Cindy Ng: And, so we’ve spent some time talking about design concepts, and security, and merging them together. How can someone get started? How do they start looking for a UX designer? Is that something that Simply Secure, the nonprofit that you’re a part of, can you help in any way?
Scout Brody: Yeah. So, that is actually, kind of, exactly what Simply Secure has set out to do as a nonprofit organization. You know, we recognize that it’s important to have this partnership between design and security in order to come up with products that actually meet the needs of people while also keeping them secure and keeping their data protected. And so, Simply Secure works both in a sort of information sharing capacity. We try to, sort of, build a sense of community among designers who are interested in security and privacy topics as well as developers and security folks who are interested in learning more about design. We try to be sort of a community resource. We, on our blog, and our very small but slowly growing GitHub repository, try to share resources that both designers and software developers can use to try and explore and expand their understanding at the intersection of security and design.

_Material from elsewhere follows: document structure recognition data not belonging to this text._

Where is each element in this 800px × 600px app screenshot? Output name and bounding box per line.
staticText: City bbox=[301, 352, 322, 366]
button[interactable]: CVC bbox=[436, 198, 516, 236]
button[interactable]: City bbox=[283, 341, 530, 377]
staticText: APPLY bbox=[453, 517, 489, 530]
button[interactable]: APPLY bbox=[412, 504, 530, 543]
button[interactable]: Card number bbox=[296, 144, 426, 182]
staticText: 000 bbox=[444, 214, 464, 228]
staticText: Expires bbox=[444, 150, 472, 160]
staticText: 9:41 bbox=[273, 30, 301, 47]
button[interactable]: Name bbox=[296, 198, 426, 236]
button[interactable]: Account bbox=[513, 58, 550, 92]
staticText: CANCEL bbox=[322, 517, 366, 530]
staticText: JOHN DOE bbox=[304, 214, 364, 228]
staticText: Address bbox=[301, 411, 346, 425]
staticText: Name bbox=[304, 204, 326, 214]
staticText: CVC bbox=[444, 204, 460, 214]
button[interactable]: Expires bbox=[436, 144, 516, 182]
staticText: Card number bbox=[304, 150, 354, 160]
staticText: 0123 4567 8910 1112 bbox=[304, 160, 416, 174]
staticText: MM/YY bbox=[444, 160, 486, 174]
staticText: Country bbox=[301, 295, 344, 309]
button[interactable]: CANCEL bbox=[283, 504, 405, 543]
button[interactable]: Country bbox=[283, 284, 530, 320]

We actually, as an organization, do ourselves what we call open research and consulting. And the idea here is that an organization, and it can be any organization, either a small nonprofit consortium organization, in which case, you know, we work with them potentially pro bono. Or, a large for-profit tech company, or a startup, in which case we would, you know, try to figure out some sort of consulting arrangement. But we work with these organizations to help them go through a design process that is simultaneously integrated with their security and privacy process as well. And since we are a nonprofit, we don’t just do, sort of, traditional consulting where we go in, do UX research and then come out, you know, with a design that will help the company. We also go through a process of open sourcing that research in such a way that it will benefit the community as a whole. And so the idea here is that by engaging with us, and sort of working with us to come up with a design or research problem…a problem that an organization is having with their software project, they will not only be solving their problem but also be contributing to the community and the advancements of this work as a whole.